Question

From Ampere’s circuital law for a long straight wire of circular cross-section carrying a steady current, the variation of magnetic field in the inside and outside region of the wire is:

• A. Uniform and remains constant for both the regions
• B. A linearly increasing function of distance up to the boundary of the wire and then linearly decreasing for the outside region
• C. A linearly increasing function of distance r up to the boundary of the wire and then decreasing one with 1/r dependence for the outside region
• D. A linearly decreasing function of distance up to the boundary of the wire and then a linearly increasing one for the outside region

Answer 1

The Correct Option is C

Step 1: Understanding the Concept:
Ampere's Circuital Law (\(\oint \vec{B} \cdot d\vec{l} = \mu_0 I_{encl}\)) is used to find the magnetic field distribution for symmetric current configurations like a long thick wire.
Key Formula or Approach:
Let \(R\) be the radius of the wire and \(r\) be the distance from the axis.
1. Inside (\(r<R\)): Current enclosed \(I' = I \times \frac{\pi r^2}{\pi R^2}\).
2. Outside (\(r \ge R\)): Total current \(I\) is enclosed.
Step 2: Detailed Explanation:
Case 1: Inside the wire (\(r<R\)):
Applying Ampere's law:
\[ B(2\pi r) = \mu_0 \left( I \frac{r^2}{R^2} \right) \]
\[ B = \frac{\mu_0 I}{2\pi R^2} r \]
Since all other terms are constant, \(B \propto r\). The field increases linearly from the center.

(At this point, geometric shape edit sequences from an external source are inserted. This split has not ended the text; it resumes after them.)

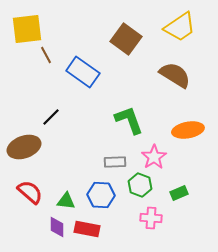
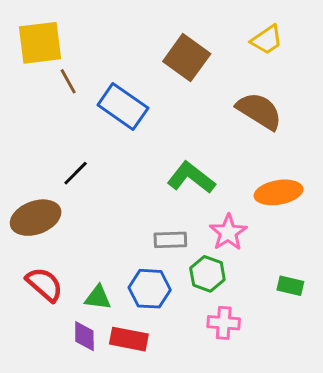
yellow trapezoid: (180, 27) -> (267, 40), size x0.7
green L-shape: (129, 120) -> (191, 178), turned -32
green rectangle: (179, 193) -> (290, 286), moved, turned 36

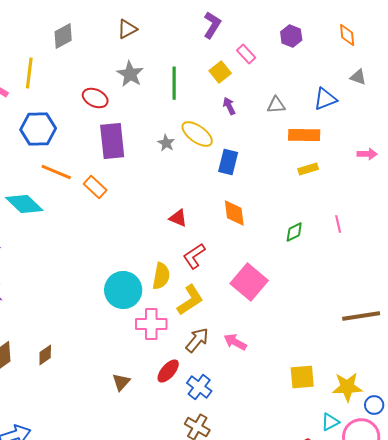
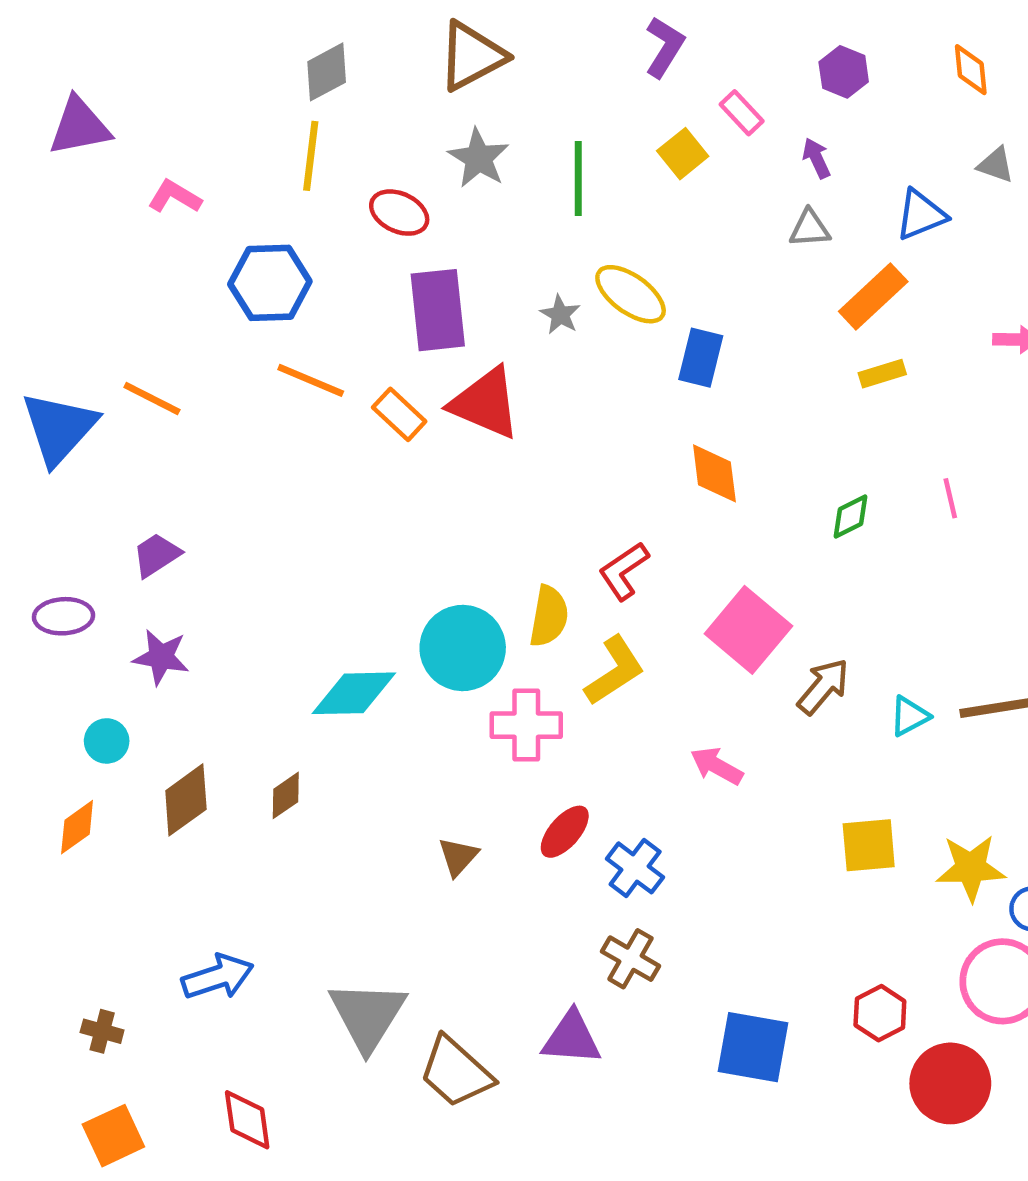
brown triangle: (127, 29) -> (472, 56), size x1.6
yellow line: (29, 73) -> (311, 156), moved
purple arrow: (229, 106) -> (816, 158), moved
orange rectangle: (304, 135) -> (873, 296), turned -44
cyan diamond: (24, 204) -> (354, 693), moved, turned -45
red triangle: (178, 218) -> (485, 403), moved, size x1.8
brown arrow: (197, 340) -> (823, 687), moved
cyan triangle: (330, 422) -> (909, 716), moved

Case 2: Outside the wire (\(r \ge R\)):
Applying Ampere's law:
\[ B(2\pi r) = \mu_0 I \]
\[ B = \frac{\mu_0 I}{2\pi r} \]
Here, \(B \propto \frac{1}{r}\). The field decreases as the reciprocal of the distance.
Step 3: Final Answer:
The field increases linearly inside the wire and decreases as \(1/r\) outside the wire.